Haswell 4670k | Kaby Lake 7700k | Ryzen 5 1600 | % vs Haswell | % vs Kaby Lake | |
Sandra CPU Multimedia (Mpix/s) | 245.91 | 457.31 | 339.75 | 38.16 | -25.71 |
Sandra Cryptography (GB/s) | 6.567 | 8.472 | 14.499 | 120.79 | 71.14 |
Sandra Process Financial Analysis (kOPT/s) | 18.3 | 25.63 | 31.73 | 73.39 | 23.80 |
Sandra Processor Scientific Analysis (GFLOPS) | 15.88 | 20.65 | 21.21 | 33.56 | 2.71 |
Sandra .NET Arithmetic (GOPS) | 27.82 | 43.26 | 52.8 | 89.79 | 22.05 |
Sandra Memory Bandwidth (GB/s) | 17.169 | 22.702 | 35.586 | 107.27 | 56.75 |
Sandra Cache & Memory Latency (ns) | 27.7 | 22.6 | 62.4 | 125.27 | 176.11 |
Sandra File System Bandwidth (MB/s) | 76.558 | 147.498 | 332.914 | 334.85 | 125.71 |
Sandra File System I/O (IOPS) | 226.7 | 206.28 | 29228.8 | 12793.16 | 14069.48 |
Sandra GP Processing (Mpix/s) | 1915.06 | 2552.28 | 1916.03 | 0.05 | -24.93 |
Sandra GP Cryptography (GB/s) | 70.347 | 84.147 | 71.312 | 1.37 | -15.25 |
Sandra GP Financial Analysis (kOPT/s) | 2696.84 | 3488.43 | 2320.02 | -13.97 | -33.49 |
Sandra GP Scientific Analysis (GFLOPS) | 852.23 | 889.38 | 860.67 | 0.99 | -3.23 |
Sandra Media Transcode (MB/s) | 10.264 | 10.93 | 7.72 | -24.79 | -29.37 |
Sandra GP Bandwidth (GB/s) | 46.148 | 52.856 | 46.848 | 1.52 | -11.37 |
Sandra GP memory Latency (GB/s) | 139.8 | 132.5 | 142.5 | 1.93 | 7.55 |
Sandra Overall Score (kPT) | 14.14 | 20.94 | 23.94 | 69.31 | 14.33 |
3dMark Time Spy Overall | 5201 | 6793 | 5976 | 14.90 | -12.03 |
3dMark Time Spy Graphics | 5795 | 7132 | 5990 | 3.36 | -16.01 |
3dMark Time Spy CPU | 3291 | 5355 | 5899 | 79.25 | 10.16 |
3dMark Fire Strike Overall | 12826 | 17212 | 15233 | 18.77 | -11.50 |
3dMark Fire Strike Graphics | 17362 | 20793 | 18150 | 4.54 | -12.71 |
3dMark Fire Strike Physics | 7364 | 14362 | 16028 | 117.65 | 11.60 |
3dMark Fire Strike Combined | 6947 | 8634 | 6704 | -3.50 | -22.35 |
Total War: Warhammer 1080p Ultra (fps) | 83.3 | N/A | 76.6 | -8.04 | N/A |
Total War: Warhammer 2160p Ultra (fps) | 34.2 | N/A | 33 | -3.51 | N/A |
Ghost Recon: Wildlands 1080p Ultra (fps) | 50.51 | N/A | 49.6 | -1.80 | N/A |
Ghost Recon: Wildlands 1080p Medium (fps) | 96.22 | N/A | 95.05 | -1.22 | N/A |
Ghost Recon: Wildlands 2160p Ultra (fps) | 24.02 | N/A | 23.73 | -1.21 | N/A |
Ghost Recon: Wildlands 2160p Medium (fps) | 41.39 | N/A | 40.42 | -2.34 | N/A |
A few interesting observations:
- POSTer child: I had to pop the CMOS battery just to get the motherboard to POST. I haven't seen anything this unstable since the 90s!

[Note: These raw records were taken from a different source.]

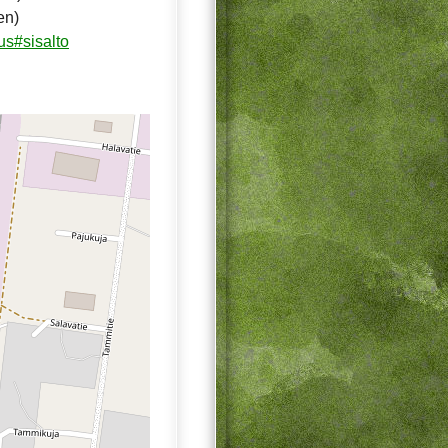
en)
us#sisalto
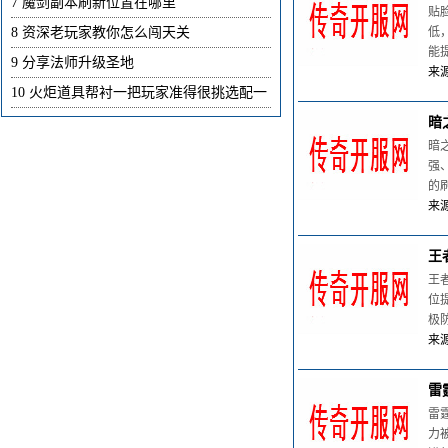
7
魔剑副本刷新位置在哪里
贴
8
资深老玩家教你怎么闯天关
低
能
9
分享法师升级圣地
来源
10
火炬道具帮衬一把玩家准得很挑选配一
暗
暗
强
的
来源
王
王
位
极
来源
雷
雷
力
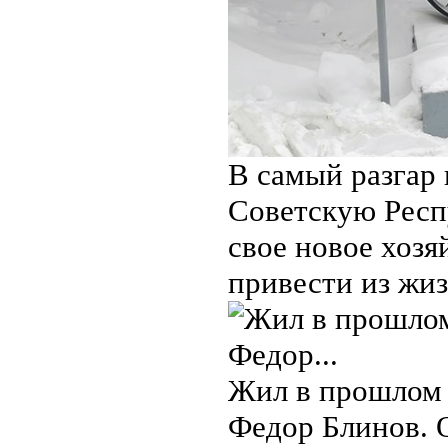
В самый разгар
Советскую Респу
свое новое хоз
привести из жиз
Жил в прошлом в
Федор Блинов. 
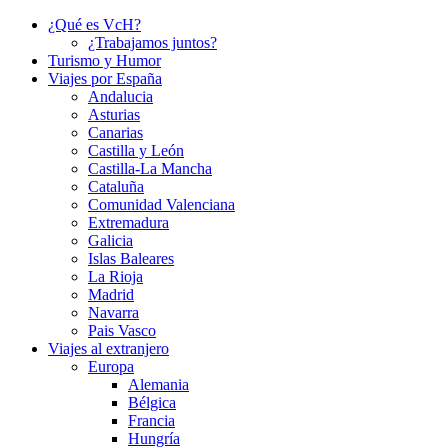
¿Qué es VcH?
¿Trabajamos juntos?
Turismo y Humor
Viajes por España
Andalucia
Asturias
Canarias
Castilla y León
Castilla-La Mancha
Cataluña
Comunidad Valenciana
Extremadura
Galicia
Islas Baleares
La Rioja
Madrid
Navarra
Pais Vasco
Viajes al extranjero
Europa
Alemania
Bélgica
Francia
Hungría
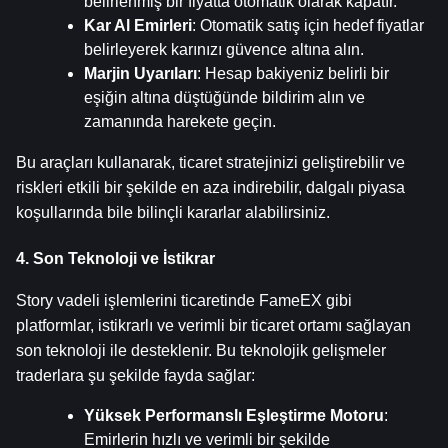
belirlenmiş bir fiyatta otomatik olarak kapatır.
Kar Al Emirleri
: Otomatik satış için hedef fiyatlar 
belirleyerek karınızı güvence altına alın.
Marjin Uyarıları
: Hesap bakiyeniz belirli bir 
eşiğin altına düştüğünde bildirim alın ve 
zamanında harekete geçin.
Bu araçları kullanarak, ticaret stratejinizi geliştirebilir ve 
riskleri etkili bir şekilde en aza indirebilir, dalgalı piyasa 
koşullarında bile bilinçli kararlar alabilirsiniz.
4. Son Teknoloji ve İstikrar
Story vadeli işlemlerini ticaretinde FameEX gibi 
platformlar, istikrarlı ve verimli bir ticaret ortamı sağlayan 
son teknoloji ile desteklenir. Bu teknolojik gelişmeler 
traderlara şu şekilde fayda sağlar:
Yüksek Performanslı Eşleştirme Motoru
: 
Emirlerin hızlı ve verimli bir şekilde 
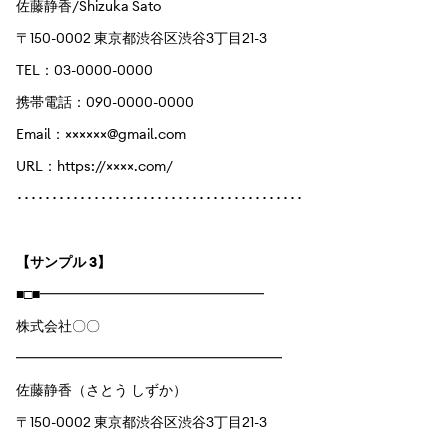
佐藤静香/Shizuka Sato
〒150-0002 東京都渋谷区渋谷3丁目21-3
TEL：03-0000-0000
携帯電話：090-0000-0000
Email：××××××@gmail.com
URL：https://××××.com/
･････････････････････････････････････････
【サンプル 3】
■□■━━━━━━━━━━━━━━━━
株式会社〇〇
━━━━━━━━━━━━━━━━━━━
佐藤静香（さとう しずか）
〒150-0002 東京都渋谷区渋谷3丁目21-3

- Good timing: True to MSI's compatibility list, my RAM is indeed totally stable at 3200 MHz-- after flashing to the latest BIOS of course! Similarly, overclocking the CPU to match the 1600x's 3600 MHz was a piece of cake. Incidentally, the above benchmarks are at 3600 MHz.

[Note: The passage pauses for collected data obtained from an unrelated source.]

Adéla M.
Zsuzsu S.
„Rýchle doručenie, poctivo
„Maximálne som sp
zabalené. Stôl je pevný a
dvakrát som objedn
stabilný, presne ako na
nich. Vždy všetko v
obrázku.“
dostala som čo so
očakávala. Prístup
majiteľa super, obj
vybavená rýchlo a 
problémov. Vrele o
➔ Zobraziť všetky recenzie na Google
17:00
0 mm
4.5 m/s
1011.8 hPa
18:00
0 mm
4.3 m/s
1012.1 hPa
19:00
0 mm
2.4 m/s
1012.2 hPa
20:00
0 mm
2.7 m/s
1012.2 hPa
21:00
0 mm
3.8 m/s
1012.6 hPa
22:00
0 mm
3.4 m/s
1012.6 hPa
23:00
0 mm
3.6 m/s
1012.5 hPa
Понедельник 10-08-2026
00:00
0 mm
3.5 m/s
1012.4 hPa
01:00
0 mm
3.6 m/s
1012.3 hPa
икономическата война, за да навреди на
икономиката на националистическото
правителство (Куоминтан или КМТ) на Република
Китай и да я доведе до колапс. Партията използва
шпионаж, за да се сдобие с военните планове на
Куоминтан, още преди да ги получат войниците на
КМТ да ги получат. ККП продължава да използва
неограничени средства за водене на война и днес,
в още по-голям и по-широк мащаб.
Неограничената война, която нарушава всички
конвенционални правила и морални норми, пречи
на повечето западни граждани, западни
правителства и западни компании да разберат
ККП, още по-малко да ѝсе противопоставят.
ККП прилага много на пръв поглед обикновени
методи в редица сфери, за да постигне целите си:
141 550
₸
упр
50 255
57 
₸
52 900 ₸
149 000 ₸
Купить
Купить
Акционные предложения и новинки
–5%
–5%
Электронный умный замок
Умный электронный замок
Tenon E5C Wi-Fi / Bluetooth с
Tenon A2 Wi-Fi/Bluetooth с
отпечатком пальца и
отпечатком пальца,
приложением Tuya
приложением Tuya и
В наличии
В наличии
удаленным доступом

- Cool customer: After dealing with my wife's Kaby Lake, which runs hotter than hell even at stock speeds with a fancy cooler, this Ryzen chip is cool as a cucumber-- it hovers in the high 30 C range idle, and in the 60s C with all of the cores fully loaded! I suspect there is a lot of overclocking headroom I can achieve here.
- Funky mama: Not since the 90s, where I was swapping AGP drivers and BIOS revisions faster than James Bond swaps sex partners, have I had to do this much tinkering with a PC-- and I'm loving it! For example, under GNU/Linux I had to run a "sudo cpupower frequency-set -g performance", and under Windows I had to install AMD's custom Ryzen power profile, to get optimal performance.
- Schizophrenic: In another nod to the era of zubaz and Power Rangers, the software is emerging as I type-- talk about immature! Synthetic benchmarks show my $220 CPU outclassing my wife's $350 processor-- yet when it comes to games, and specifically Nvidia's video drivers, my Haswell PC was faster! It all points to the software, man!
- Too soon: Games are so immensely GPU bound, that now I see there wasn't much of a point to me upgrading yet. Even as the Ryzen performance profile revisions, scheduler tweaks, and engine optimizations undoubtedly will continue to fly in, I just don't think that gaming alone makes this a worthwhile move. But, it is fun watching Manjaro Linux boot instantly, thanks to the CPU and SSD (GRUB, then a screen flash, then Xorg-- happened so fast the first time that I was sitting there waiting for something to happen!).